◆ Exercise ◆
Reply with nothing but the number of lines in the data below where the word "nang" occurs.

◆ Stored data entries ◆
☆ ☆ ☆ ☆

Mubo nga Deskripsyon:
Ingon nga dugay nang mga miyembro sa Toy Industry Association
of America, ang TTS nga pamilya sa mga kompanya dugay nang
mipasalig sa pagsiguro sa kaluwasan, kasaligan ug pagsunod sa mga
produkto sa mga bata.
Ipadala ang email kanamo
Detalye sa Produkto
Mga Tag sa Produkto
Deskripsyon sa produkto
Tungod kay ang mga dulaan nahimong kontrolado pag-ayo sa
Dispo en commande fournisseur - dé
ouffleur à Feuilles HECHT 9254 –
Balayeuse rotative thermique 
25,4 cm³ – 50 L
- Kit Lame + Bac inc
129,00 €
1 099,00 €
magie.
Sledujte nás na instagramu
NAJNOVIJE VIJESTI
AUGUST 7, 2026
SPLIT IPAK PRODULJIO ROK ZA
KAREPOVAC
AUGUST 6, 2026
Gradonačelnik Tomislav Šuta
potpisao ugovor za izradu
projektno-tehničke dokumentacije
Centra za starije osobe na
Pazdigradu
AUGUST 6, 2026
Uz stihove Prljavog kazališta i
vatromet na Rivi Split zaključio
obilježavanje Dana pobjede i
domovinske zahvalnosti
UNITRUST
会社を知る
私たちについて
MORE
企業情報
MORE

☆ ☆ ☆ ☆

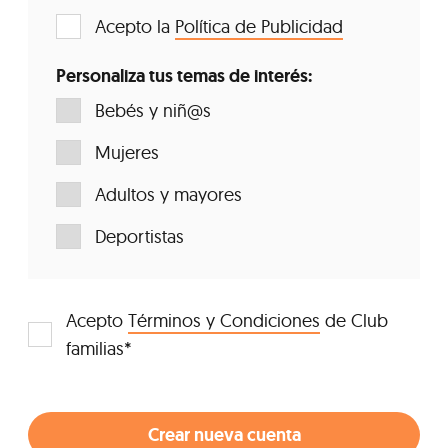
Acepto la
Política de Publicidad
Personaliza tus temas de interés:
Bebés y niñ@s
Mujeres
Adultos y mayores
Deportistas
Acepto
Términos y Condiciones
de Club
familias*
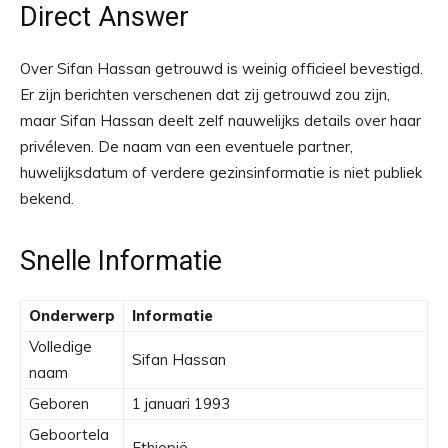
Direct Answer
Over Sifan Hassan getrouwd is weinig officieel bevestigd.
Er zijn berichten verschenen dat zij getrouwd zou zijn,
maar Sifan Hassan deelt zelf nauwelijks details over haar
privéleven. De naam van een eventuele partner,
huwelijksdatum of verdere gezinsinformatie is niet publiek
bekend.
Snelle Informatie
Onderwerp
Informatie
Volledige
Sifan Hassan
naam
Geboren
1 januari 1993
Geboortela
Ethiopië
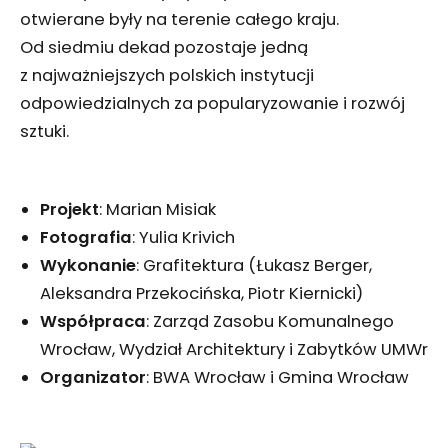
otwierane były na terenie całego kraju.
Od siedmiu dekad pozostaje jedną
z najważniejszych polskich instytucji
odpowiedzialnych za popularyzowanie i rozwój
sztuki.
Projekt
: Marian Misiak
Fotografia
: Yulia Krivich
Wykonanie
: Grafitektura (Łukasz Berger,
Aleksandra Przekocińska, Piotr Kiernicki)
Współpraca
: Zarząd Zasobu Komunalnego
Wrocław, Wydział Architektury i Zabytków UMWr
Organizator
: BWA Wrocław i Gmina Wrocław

☆ ☆ ☆ ☆

◆ Your solution ◆
2